-- REQUIRED ACTION --
Beginning at the line that contains "Доставка та оплата", write out each remaining line of the entries below exactly as it stands.

-- TASK DATA --
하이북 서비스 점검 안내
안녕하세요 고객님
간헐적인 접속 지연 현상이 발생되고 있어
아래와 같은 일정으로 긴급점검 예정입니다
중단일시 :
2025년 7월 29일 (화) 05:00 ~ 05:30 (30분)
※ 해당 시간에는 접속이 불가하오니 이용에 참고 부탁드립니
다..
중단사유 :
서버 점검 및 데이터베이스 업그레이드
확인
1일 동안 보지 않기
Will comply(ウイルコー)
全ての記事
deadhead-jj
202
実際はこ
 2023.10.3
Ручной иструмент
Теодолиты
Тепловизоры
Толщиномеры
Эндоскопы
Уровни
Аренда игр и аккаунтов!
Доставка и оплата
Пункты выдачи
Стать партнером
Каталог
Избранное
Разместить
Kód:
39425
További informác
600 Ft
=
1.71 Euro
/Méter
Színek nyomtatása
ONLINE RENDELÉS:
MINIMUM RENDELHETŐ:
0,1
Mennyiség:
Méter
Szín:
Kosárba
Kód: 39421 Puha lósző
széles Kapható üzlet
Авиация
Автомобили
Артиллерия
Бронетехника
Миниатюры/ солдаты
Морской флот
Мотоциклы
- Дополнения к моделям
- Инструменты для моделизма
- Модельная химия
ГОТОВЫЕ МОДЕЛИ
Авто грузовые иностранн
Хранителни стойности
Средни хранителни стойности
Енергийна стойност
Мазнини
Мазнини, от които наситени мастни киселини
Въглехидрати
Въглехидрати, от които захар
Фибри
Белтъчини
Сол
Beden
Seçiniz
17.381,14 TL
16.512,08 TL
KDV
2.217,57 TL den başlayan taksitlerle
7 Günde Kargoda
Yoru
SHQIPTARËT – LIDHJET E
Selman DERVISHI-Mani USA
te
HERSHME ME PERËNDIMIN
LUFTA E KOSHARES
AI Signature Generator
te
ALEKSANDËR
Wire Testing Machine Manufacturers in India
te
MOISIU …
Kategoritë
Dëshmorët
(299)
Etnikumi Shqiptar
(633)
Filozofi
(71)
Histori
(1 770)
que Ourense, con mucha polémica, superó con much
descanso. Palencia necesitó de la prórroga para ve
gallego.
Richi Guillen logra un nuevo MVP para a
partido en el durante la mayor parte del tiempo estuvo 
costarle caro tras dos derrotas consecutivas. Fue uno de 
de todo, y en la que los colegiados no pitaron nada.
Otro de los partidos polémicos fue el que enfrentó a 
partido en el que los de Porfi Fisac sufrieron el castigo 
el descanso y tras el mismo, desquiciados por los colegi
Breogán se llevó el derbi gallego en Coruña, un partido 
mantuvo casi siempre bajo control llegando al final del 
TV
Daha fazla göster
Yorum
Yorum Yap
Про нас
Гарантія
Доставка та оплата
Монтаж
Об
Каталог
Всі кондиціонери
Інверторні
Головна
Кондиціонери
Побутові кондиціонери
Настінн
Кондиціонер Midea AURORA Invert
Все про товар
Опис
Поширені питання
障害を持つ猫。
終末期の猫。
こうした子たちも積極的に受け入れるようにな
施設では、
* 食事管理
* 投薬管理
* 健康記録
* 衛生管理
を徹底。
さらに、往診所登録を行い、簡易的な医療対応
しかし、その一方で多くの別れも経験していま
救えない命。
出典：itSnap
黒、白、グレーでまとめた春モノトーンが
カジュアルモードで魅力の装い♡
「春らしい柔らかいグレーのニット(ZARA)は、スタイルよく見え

-- EXERCISE RESPONSE --
Доставка та оплата
Монтаж
Об
Каталог
Всі кондиціонери
Інверторні
Головна
Кондиціонери
Побутові кондиціонери
Настінн
Кондиціонер Midea AURORA Invert
Все про товар
Опис
Поширені питання
障害を持つ猫。
終末期の猫。
こうした子たちも積極的に受け入れるようにな
施設では、
* 食事管理
* 投薬管理
* 健康記録
* 衛生管理
を徹底。
さらに、往診所登録を行い、簡易的な医療対応
しかし、その一方で多くの別れも経験していま
救えない命。
出典：itSnap
黒、白、グレーでまとめた春モノトーンが
カジュアルモードで魅力の装い♡
「春らしい柔らかいグレーのニット(ZARA)は、スタイルよく見え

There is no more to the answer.